Imagine uma equipa ir a caminho de um estádio e o autocarro avariar. Perante um cenário de falta de comparência, uma multa e um domingo estragado, a única ajuda veio… da equipa adversária.

Num gesto de enorme desportivismo, o União Sport Clube Baltar soube da situação e prontamente tratou de transportar a Associação Desportiva e Recreativa de São Pedro Fins até ao seu próprio campo a tempo do jogo da segunda divisão dos distritais do Porto.

«O autocarro avariou a treze quilómetros do Complexo Municipal de Paredes, na autoestrada. O motor avariou, começou a deitar fumo por todo o lado. Pensámos que ia arder. Faltava cerca de uma hora para o jogo e não iríamos conseguir chegar a tempo», contou o presidente do S. Pedro Fins, Nuno Silva, ao Maisfutebol.

O pensamento imediato dos dirigentes do clube maiato foi informar quer os árbitros, quer os responsáveis do Baltar. Longe estavam de imaginar que o conjunto de Paredes iria solucionar o contratempo.

«Ligámos para a seguradora para encontrar uma solução. Entretanto uma mãe que levava um atleta seguiu para o estádio com um diretor para avisar. Assim que chegaram, os dirigentes do Baltar pediram para aguardarmos. Ligaram ao motorista, ao senhor Teixeira, a perguntar se ele nos podia vir buscar ao quilómetro x da A41. O senhor veio logo e levou-nos a tempo do jogo», acrescentou.
 

O percurso de São Pedro Fins, na Maia, a Paredes: cerca de 27 quilómetros


O homólogo do Baltar, Isidro Almeida, desvaloriza o gesto de solidariedade e fair-play. «O que mais podíamos fazer? Se fosse ao contrário gostaríamos que fizessem o mesmo. O motorista e presidente da Assembleia Geral do nosso clube ainda estava em Baltar e foi lá. Sim, nós não temos campo e jogamos em Paredes com ajuda da Câmara Municipal», relatou ao nosso jornal.

Depois da ajuda recebida, o São Pedro Fins acabou bater Baltar por 3-1. Porém, o mais importante já estava garantido antes do apito do árbitro: a realização do jogo de futebol.

«Mandámos lá o nosso autocarro e resolvemos o problema aos homens. Iam perder o jogo… quer dizer, infelizmente perdemos nós, mas foi em campo. Além de perderem, iriam pagar uma multa por falta de comparência. Desde treinadores e jogadores a diretores, todos concordámos que a ganhar teria de ser em campo», disse o presidente do conjunto de Paredes.


 

Equipa da Associação Desportiva e Recreativa de São Pedro Fins ficou retida na A41.


O problema com o autocarro persistiu após o jogo.

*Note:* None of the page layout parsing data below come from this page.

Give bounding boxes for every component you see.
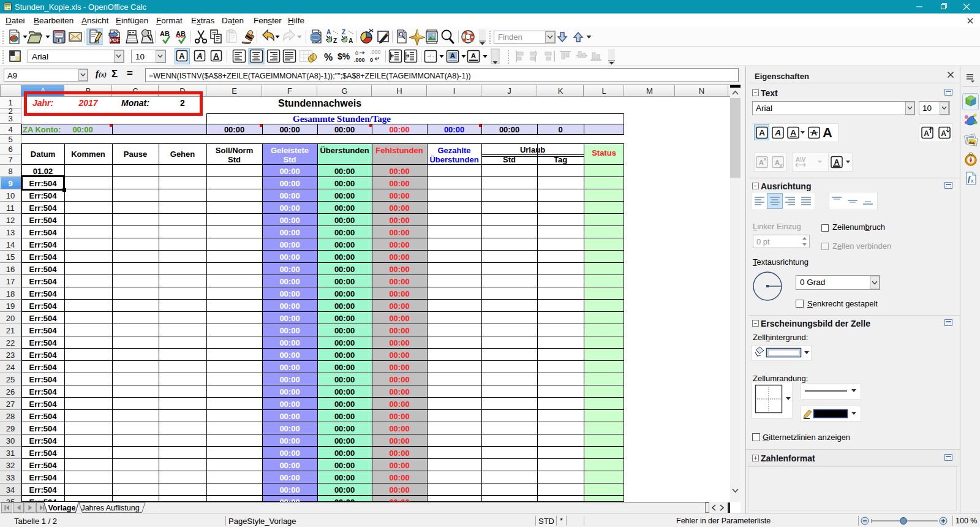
svg-text:01.02: 01.02 xyxy=(33,167,53,176)
svg-text:00:00: 00:00 xyxy=(279,326,300,335)
svg-text:00:00: 00:00 xyxy=(334,412,355,421)
svg-text:00:00: 00:00 xyxy=(334,338,355,347)
svg-text:00:00: 00:00 xyxy=(389,301,409,311)
svg-text:Err:504: Err:504 xyxy=(29,498,58,502)
svg-text:Gesammte Stunden/Tage: Gesammte Stunden/Tage xyxy=(293,114,391,124)
svg-text:Err:504: Err:504 xyxy=(29,485,58,495)
svg-text:Kommen: Kommen xyxy=(71,150,105,159)
svg-text:00:00: 00:00 xyxy=(279,387,300,396)
svg-text:35: 35 xyxy=(6,498,15,502)
svg-text:00:00: 00:00 xyxy=(389,485,409,495)
svg-text:00:00: 00:00 xyxy=(334,436,355,445)
svg-text:A: A xyxy=(774,128,781,137)
svg-text:00:00: 00:00 xyxy=(72,125,92,134)
svg-text:31: 31 xyxy=(6,449,15,458)
svg-text:Jahres Auflistung: Jahres Auflistung xyxy=(81,504,139,512)
svg-text:A: A xyxy=(941,129,946,138)
svg-text:00:00: 00:00 xyxy=(279,277,300,286)
svg-text:00:00: 00:00 xyxy=(389,363,409,372)
svg-text:Err:504: Err:504 xyxy=(29,338,58,347)
svg-text:Gehen: Gehen xyxy=(170,150,195,159)
svg-text:00:00: 00:00 xyxy=(389,125,409,134)
svg-text:21: 21 xyxy=(6,326,15,335)
svg-text:.000: .000 xyxy=(354,57,365,63)
svg-text:00:00: 00:00 xyxy=(334,498,355,502)
svg-text:Überstunden: Überstunden xyxy=(429,155,478,164)
svg-text:A\V: A\V xyxy=(796,156,806,163)
svg-text:24: 24 xyxy=(6,363,15,372)
svg-text:Err:504: Err:504 xyxy=(29,240,58,249)
svg-text:Fehlstunden: Fehlstunden xyxy=(375,146,423,155)
svg-text:28: 28 xyxy=(6,412,15,421)
svg-text:Stundennachweis: Stundennachweis xyxy=(278,98,361,108)
svg-text:Err:504: Err:504 xyxy=(29,314,58,323)
svg-text:Arial: Arial xyxy=(32,52,48,61)
svg-text:10: 10 xyxy=(6,191,15,200)
svg-text:Err:504: Err:504 xyxy=(29,473,58,482)
svg-text:Urlaub: Urlaub xyxy=(520,145,545,154)
svg-text:Soll/Norm: Soll/Norm xyxy=(216,146,253,155)
svg-text:AB: AB xyxy=(160,30,170,37)
svg-text:00:00: 00:00 xyxy=(279,301,300,311)
svg-text:32: 32 xyxy=(6,461,15,470)
svg-text:00:00: 00:00 xyxy=(389,449,409,458)
svg-text:Datum: Datum xyxy=(31,150,55,159)
svg-text:Err:504: Err:504 xyxy=(29,289,58,298)
svg-text:Err:504: Err:504 xyxy=(29,375,58,384)
svg-text:A: A xyxy=(471,52,476,59)
svg-text:00:00: 00:00 xyxy=(389,424,409,433)
svg-text:00:00: 00:00 xyxy=(389,498,409,502)
svg-text:00:00: 00:00 xyxy=(279,473,300,482)
svg-text:00:00: 00:00 xyxy=(389,167,409,176)
svg-text:00:00: 00:00 xyxy=(334,203,355,213)
svg-text:6: 6 xyxy=(8,145,12,154)
svg-text:A: A xyxy=(790,128,796,137)
svg-text:18: 18 xyxy=(6,289,15,298)
svg-text:Err:504: Err:504 xyxy=(29,277,58,286)
svg-text:Err:504: Err:504 xyxy=(29,363,58,372)
svg-text:00:00: 00:00 xyxy=(334,125,355,134)
svg-text:00:00: 00:00 xyxy=(334,240,355,249)
svg-text:00:00: 00:00 xyxy=(499,125,519,134)
svg-text:ZA Konto:: ZA Konto: xyxy=(23,125,61,134)
svg-text:22: 22 xyxy=(6,338,15,347)
svg-text:x: x xyxy=(971,178,974,184)
svg-text:00:00: 00:00 xyxy=(389,351,409,360)
svg-text:00:00: 00:00 xyxy=(279,485,300,495)
svg-text:Std: Std xyxy=(228,155,241,164)
svg-text:12: 12 xyxy=(6,216,15,225)
svg-text:Err:504: Err:504 xyxy=(29,424,58,433)
svg-text:J: J xyxy=(507,86,511,96)
svg-text:Err:504: Err:504 xyxy=(29,326,58,335)
svg-text:00:00: 00:00 xyxy=(279,424,300,433)
svg-text:00:00: 00:00 xyxy=(334,485,355,495)
svg-text:00:00: 00:00 xyxy=(389,412,409,421)
svg-text:00:00: 00:00 xyxy=(444,125,464,134)
svg-text:00:00: 00:00 xyxy=(334,191,355,200)
svg-text:00:00: 00:00 xyxy=(389,203,409,213)
svg-text:Err:504: Err:504 xyxy=(29,449,58,458)
svg-text:00:00: 00:00 xyxy=(279,228,300,237)
svg-text:Err:504: Err:504 xyxy=(29,351,58,360)
svg-text:Err:504: Err:504 xyxy=(29,191,58,200)
svg-text:00:00: 00:00 xyxy=(279,203,300,213)
svg-text:00:00: 00:00 xyxy=(279,436,300,445)
svg-text:N: N xyxy=(699,86,704,96)
svg-text:00:00: 00:00 xyxy=(389,216,409,225)
svg-text:00:00: 00:00 xyxy=(224,125,244,134)
svg-text:0: 0 xyxy=(370,57,373,63)
svg-text:00:00: 00:00 xyxy=(334,424,355,433)
svg-text:00:00: 00:00 xyxy=(334,179,355,188)
svg-text:0: 0 xyxy=(355,50,358,56)
svg-text:00:00: 00:00 xyxy=(334,228,355,237)
svg-text:Err:504: Err:504 xyxy=(29,203,58,213)
svg-text:00:00: 00:00 xyxy=(279,167,300,176)
svg-text:00:00: 00:00 xyxy=(279,375,300,384)
svg-text:00:00: 00:00 xyxy=(389,277,409,286)
svg-text:5: 5 xyxy=(8,135,12,144)
svg-text:00:00: 00:00 xyxy=(279,252,300,262)
svg-text:Err:504: Err:504 xyxy=(29,400,58,409)
svg-text:Err:504: Err:504 xyxy=(29,387,58,396)
svg-text:00:00: 00:00 xyxy=(279,289,300,298)
svg-text:23: 23 xyxy=(6,351,15,360)
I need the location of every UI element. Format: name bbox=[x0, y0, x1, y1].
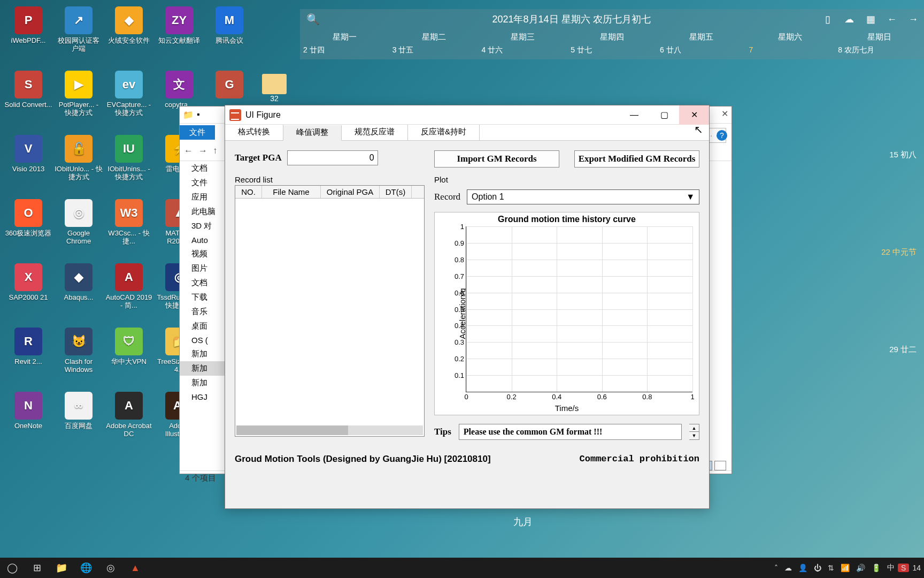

Embora o São Pedro Fins tenha solucionado parte do contratempo, alguns atletas não tinham transporte para voltar para a Maia.

«Arranjámos boleia para quase toda a gente. Fizemos a contagem e percebemos que não havia transporte para três atletas. O presidente do Baltar trouxe-os a São Pedro Fins no próprio carro e os árbitros deram boleia aos nossos dois diretores. As pessoas do Baltar sabem estar e têm uma educação que não se vê todos os dias», elogiou o Nuno Silva.

Caro leitor, se teve paciência para ler até ao fim, permita-me imaginá-lo a aplaudir este gesto invulgar de olhos postos no computador ou no telemóvel. Sem dúvida que esta história faz encher o peito de orgulho a quem gosta de futebol.

Ainda há esperança, bem lá no fundo.